What to work on:
Restating every entry exactly is the whole task.

Exercise materials:

*** Begin section ***

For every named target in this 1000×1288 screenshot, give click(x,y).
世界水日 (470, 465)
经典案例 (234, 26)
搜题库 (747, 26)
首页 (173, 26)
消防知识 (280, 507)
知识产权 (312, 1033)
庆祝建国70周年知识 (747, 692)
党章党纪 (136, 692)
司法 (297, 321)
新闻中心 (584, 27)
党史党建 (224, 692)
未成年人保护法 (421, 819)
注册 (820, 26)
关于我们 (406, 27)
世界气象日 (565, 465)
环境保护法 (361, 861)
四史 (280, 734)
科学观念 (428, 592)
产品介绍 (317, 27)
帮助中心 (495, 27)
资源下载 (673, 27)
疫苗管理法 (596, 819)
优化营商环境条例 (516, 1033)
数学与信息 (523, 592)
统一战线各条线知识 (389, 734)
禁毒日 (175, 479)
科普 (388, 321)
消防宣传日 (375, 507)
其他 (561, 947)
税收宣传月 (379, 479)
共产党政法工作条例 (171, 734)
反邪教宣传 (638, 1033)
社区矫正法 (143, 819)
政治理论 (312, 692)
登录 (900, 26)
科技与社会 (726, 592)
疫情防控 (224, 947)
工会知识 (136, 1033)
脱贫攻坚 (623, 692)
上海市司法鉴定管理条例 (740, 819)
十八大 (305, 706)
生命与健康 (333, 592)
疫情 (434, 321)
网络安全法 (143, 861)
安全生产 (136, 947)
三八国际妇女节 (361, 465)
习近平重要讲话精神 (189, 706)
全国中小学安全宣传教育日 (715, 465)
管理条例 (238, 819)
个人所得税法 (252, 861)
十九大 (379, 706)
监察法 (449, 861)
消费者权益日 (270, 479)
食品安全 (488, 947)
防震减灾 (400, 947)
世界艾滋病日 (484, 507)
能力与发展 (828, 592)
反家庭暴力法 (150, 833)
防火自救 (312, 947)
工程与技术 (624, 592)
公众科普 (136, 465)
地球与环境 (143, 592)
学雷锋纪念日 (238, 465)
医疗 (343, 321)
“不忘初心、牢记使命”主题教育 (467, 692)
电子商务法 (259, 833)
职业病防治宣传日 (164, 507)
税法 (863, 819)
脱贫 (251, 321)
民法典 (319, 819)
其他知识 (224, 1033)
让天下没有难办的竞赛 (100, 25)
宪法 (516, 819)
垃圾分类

*** End section ***

Answer below:
For every named target in this 1000×1288 screenshot, give click(x,y).
世界水日 (470, 465)
经典案例 (234, 26)
搜题库 (747, 26)
首页 (173, 26)
消防知识 (280, 507)
知识产权 (312, 1033)
庆祝建国70周年知识 (747, 692)
党章党纪 (136, 692)
司法 (297, 321)
新闻中心 (584, 27)
党史党建 (224, 692)
未成年人保护法 (421, 819)
注册 (820, 26)
关于我们 (406, 27)
世界气象日 (565, 465)
环境保护法 (361, 861)
四史 (280, 734)
科学观念 (428, 592)
产品介绍 (317, 27)
帮助中心 (495, 27)
资源下载 (673, 27)
疫苗管理法 (596, 819)
优化营商环境条例 (516, 1033)
数学与信息 (523, 592)
统一战线各条线知识 (389, 734)
禁毒日 (175, 479)
科普 (388, 321)
消防宣传日 (375, 507)
其他 (561, 947)
税收宣传月 (379, 479)
共产党政法工作条例 (171, 734)
反邪教宣传 (638, 1033)
社区矫正法 (143, 819)
政治理论 (312, 692)
登录 (900, 26)
科技与社会 (726, 592)
疫情防控 (224, 947)
工会知识 (136, 1033)
脱贫攻坚 (623, 692)
上海市司法鉴定管理条例 (740, 819)
十八大 (305, 706)
生命与健康 (333, 592)
疫情 (434, 321)
网络安全法 (143, 861)
安全生产 (136, 947)
三八国际妇女节 (361, 465)
习近平重要讲话精神 (189, 706)
全国中小学安全宣传教育日 (715, 465)
管理条例 (238, 819)
个人所得税法 (252, 861)
十九大 (379, 706)
监察法 (449, 861)
消费者权益日 (270, 479)
食品安全 (488, 947)
防震减灾 (400, 947)
世界艾滋病日 (484, 507)
能力与发展 (828, 592)
反家庭暴力法 (150, 833)
防火自救 (312, 947)
工程与技术 (624, 592)
公众科普 (136, 465)
地球与环境 (143, 592)
学雷锋纪念日 (238, 465)
医疗 (343, 321)
“不忘初心、牢记使命”主题教育 (467, 692)
电子商务法 (259, 833)
职业病防治宣传日 (164, 507)
税法 (863, 819)
脱贫 (251, 321)
民法典 (319, 819)
其他知识 (224, 1033)
让天下没有难办的竞赛 (100, 25)
宪法 (516, 819)
垃圾分类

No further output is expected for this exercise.